What is being asked
Write out each line of the entries exactly, starting at the first and finishing with the line that contains "alors demandé aux associations de".

Data records
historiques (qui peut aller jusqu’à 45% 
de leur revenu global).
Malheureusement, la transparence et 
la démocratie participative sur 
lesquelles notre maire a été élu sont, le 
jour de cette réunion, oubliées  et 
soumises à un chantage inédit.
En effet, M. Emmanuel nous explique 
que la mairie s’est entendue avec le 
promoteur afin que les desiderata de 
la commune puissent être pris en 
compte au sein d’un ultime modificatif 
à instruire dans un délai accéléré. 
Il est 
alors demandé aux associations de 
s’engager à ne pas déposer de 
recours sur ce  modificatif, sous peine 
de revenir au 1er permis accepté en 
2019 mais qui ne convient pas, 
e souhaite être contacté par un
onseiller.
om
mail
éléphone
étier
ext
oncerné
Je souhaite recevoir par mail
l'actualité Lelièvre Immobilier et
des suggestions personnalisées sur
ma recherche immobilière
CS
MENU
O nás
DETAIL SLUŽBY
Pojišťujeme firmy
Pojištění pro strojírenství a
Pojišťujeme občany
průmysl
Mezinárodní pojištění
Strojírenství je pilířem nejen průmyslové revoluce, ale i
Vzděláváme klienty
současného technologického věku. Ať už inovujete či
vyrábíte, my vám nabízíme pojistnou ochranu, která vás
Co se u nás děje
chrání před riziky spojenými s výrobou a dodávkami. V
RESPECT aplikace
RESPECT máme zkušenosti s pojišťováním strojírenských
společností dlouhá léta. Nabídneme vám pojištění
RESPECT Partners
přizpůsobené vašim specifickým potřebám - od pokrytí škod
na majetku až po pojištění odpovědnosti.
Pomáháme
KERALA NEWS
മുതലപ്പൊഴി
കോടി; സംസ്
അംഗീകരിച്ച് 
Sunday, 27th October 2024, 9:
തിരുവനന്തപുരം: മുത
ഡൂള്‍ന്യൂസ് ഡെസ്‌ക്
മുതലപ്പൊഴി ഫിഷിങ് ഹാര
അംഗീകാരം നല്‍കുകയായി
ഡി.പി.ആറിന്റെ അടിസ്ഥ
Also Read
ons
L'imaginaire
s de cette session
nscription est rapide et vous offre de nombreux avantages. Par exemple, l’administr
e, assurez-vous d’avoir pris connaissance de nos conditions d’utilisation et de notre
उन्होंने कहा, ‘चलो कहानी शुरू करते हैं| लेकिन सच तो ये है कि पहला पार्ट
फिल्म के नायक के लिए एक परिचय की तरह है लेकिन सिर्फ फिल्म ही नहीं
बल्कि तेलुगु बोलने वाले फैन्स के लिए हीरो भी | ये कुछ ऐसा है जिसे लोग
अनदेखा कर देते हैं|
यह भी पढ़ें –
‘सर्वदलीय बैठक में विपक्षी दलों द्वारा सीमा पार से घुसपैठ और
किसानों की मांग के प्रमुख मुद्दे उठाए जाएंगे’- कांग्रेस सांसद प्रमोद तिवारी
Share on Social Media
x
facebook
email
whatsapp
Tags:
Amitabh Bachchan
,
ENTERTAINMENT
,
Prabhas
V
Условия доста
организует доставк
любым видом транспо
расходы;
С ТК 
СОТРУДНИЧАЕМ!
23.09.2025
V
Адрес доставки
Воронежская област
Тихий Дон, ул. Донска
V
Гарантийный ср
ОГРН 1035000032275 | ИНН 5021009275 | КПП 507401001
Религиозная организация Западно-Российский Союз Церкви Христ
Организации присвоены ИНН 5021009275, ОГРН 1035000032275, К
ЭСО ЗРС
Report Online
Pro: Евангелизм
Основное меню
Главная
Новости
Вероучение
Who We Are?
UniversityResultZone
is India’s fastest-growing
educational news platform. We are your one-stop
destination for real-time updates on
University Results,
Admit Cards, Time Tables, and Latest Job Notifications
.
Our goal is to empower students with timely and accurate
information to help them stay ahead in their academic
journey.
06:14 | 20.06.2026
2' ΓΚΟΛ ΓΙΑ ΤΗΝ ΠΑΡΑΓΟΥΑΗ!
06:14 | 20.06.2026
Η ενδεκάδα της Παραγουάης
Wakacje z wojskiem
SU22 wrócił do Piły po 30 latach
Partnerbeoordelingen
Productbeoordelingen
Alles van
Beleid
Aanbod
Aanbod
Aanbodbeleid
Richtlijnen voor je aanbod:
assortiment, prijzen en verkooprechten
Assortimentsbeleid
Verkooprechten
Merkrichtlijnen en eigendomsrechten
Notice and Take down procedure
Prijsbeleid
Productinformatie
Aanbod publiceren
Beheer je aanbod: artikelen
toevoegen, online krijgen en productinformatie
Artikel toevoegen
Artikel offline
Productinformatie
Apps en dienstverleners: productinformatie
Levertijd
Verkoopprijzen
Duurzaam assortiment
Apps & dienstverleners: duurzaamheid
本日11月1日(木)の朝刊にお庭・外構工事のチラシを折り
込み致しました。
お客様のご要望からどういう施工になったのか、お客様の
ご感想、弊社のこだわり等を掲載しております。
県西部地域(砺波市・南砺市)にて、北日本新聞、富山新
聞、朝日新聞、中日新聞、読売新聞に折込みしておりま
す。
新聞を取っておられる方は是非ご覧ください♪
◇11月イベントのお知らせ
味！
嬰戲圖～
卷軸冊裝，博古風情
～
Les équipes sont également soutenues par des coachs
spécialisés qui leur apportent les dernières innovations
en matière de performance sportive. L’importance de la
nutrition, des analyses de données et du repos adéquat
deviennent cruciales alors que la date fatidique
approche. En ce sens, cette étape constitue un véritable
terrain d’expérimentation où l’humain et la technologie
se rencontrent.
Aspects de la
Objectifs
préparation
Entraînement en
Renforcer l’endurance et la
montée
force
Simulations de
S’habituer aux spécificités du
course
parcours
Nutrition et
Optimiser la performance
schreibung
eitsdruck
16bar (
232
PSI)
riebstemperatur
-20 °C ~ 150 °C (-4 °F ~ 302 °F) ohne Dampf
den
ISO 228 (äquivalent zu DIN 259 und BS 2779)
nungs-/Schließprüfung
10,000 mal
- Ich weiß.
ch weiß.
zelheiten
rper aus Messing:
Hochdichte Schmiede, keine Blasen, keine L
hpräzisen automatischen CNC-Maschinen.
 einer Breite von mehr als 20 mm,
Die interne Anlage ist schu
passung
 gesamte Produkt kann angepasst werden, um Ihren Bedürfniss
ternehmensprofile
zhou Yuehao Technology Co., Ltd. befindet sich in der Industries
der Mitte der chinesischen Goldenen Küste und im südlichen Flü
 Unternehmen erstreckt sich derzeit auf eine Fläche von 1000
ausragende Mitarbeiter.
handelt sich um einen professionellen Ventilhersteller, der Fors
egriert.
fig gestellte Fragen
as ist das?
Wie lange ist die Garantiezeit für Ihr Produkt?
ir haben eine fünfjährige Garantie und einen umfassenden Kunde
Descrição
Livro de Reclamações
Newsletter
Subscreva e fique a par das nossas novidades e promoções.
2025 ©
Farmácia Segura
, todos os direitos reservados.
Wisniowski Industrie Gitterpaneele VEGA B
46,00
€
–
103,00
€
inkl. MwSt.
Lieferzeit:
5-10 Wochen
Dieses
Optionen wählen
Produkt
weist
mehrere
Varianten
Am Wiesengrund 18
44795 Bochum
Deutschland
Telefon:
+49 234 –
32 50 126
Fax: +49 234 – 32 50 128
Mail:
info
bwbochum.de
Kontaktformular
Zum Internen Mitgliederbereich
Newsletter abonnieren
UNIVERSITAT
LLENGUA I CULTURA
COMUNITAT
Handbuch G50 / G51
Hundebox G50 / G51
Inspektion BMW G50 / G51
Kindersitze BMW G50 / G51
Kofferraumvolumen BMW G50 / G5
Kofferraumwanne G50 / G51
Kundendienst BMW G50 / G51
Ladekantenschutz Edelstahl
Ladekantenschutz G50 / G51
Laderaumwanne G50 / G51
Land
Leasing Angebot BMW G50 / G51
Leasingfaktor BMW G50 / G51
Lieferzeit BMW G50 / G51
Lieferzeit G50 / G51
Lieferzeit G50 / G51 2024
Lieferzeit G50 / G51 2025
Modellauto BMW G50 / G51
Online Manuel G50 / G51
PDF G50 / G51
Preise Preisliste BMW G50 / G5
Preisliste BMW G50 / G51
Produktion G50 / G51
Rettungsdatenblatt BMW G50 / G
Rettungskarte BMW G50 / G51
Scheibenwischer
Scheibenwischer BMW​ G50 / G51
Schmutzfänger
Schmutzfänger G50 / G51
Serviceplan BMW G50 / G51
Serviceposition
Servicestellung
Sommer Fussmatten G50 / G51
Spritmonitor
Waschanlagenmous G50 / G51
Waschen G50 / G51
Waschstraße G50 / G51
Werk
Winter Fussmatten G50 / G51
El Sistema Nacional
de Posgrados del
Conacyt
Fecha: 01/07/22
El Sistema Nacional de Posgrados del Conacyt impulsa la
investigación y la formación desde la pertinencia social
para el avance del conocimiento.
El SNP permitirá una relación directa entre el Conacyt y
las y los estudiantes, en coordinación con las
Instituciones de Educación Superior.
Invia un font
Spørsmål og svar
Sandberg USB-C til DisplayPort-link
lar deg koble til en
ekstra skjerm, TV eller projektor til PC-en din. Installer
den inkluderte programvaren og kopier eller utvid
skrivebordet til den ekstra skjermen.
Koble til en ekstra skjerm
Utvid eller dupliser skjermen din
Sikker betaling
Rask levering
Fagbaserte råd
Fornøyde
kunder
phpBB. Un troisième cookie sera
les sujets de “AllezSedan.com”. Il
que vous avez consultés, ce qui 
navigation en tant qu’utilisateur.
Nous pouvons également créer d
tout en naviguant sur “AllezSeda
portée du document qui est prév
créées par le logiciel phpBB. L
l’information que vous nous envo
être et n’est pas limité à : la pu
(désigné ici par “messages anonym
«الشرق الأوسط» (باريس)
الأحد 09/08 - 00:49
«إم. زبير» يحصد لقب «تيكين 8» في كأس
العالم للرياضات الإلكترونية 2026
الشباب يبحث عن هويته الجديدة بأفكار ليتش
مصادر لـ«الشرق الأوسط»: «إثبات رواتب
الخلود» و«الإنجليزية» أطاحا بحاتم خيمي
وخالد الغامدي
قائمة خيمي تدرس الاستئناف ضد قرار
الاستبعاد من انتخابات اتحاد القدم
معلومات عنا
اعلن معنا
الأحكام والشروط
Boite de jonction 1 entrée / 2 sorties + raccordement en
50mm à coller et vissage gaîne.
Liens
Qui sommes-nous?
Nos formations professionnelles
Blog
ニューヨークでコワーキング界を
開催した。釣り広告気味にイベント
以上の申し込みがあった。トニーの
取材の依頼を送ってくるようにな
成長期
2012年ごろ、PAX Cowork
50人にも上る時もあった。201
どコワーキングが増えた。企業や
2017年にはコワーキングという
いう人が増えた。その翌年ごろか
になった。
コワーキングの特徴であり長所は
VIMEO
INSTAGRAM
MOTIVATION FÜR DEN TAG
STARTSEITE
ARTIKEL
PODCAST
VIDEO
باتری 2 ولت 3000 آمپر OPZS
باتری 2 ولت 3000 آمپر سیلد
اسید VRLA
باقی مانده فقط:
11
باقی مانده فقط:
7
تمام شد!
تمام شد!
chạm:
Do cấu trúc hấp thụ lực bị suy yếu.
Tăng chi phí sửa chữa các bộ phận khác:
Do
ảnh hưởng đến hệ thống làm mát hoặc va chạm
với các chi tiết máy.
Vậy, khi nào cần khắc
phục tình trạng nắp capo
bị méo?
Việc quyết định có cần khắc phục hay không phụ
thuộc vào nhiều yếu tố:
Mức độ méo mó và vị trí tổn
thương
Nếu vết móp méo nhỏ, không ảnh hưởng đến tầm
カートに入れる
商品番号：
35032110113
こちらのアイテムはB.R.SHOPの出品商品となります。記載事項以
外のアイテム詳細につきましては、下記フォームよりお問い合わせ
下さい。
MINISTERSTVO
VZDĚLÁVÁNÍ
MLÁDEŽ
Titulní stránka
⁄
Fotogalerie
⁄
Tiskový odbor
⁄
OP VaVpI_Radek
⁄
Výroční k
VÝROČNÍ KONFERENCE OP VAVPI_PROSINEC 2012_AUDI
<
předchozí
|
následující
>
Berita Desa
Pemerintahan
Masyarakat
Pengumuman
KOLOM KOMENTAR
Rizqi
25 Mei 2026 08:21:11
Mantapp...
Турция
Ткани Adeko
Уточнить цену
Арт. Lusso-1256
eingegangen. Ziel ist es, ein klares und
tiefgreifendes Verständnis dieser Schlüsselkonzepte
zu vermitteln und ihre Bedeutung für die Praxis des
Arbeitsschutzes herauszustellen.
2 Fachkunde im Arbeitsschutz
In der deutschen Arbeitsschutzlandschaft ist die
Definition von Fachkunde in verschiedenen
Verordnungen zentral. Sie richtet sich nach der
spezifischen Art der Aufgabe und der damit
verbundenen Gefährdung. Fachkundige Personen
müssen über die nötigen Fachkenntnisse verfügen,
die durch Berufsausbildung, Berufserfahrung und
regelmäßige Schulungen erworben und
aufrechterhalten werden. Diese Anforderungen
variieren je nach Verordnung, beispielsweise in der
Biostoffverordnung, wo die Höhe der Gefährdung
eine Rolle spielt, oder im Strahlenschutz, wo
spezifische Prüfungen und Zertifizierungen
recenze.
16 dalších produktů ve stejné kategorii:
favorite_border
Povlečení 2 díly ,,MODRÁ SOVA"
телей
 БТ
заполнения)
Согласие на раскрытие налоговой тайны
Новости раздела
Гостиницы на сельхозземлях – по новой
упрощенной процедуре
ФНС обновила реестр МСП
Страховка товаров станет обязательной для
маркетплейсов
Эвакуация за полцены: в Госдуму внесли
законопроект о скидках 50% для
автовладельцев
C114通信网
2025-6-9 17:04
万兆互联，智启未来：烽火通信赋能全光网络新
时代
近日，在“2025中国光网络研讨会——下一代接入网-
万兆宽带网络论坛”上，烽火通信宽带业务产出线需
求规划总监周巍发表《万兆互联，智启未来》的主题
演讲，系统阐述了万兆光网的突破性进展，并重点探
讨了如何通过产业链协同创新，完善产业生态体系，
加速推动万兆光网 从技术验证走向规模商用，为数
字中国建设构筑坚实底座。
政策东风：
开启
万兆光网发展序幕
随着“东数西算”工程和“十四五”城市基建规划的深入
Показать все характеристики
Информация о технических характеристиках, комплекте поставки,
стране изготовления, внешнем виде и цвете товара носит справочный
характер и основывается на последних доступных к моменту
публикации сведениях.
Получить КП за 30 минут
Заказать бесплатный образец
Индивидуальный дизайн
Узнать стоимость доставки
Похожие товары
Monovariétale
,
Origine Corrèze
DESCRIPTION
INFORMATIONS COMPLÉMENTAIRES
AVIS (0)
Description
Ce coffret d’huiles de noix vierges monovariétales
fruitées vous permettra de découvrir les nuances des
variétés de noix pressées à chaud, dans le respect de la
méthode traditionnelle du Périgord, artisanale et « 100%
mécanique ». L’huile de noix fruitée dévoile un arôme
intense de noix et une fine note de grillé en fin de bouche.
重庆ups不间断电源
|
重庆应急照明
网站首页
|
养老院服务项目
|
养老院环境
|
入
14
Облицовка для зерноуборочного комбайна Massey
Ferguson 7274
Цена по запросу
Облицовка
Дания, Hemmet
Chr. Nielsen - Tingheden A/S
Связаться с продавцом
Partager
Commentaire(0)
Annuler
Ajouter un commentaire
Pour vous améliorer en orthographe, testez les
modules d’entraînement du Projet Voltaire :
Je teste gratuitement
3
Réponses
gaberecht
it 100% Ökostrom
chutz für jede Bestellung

Exercise output
historiques (qui peut aller jusqu’à 45% 
de leur revenu global).
Malheureusement, la transparence et 
la démocratie participative sur 
lesquelles notre maire a été élu sont, le 
jour de cette réunion, oubliées  et 
soumises à un chantage inédit.
En effet, M. Emmanuel nous explique 
que la mairie s’est entendue avec le 
promoteur afin que les desiderata de 
la commune puissent être pris en 
compte au sein d’un ultime modificatif 
à instruire dans un délai accéléré. 
Il est 
alors demandé aux associations de 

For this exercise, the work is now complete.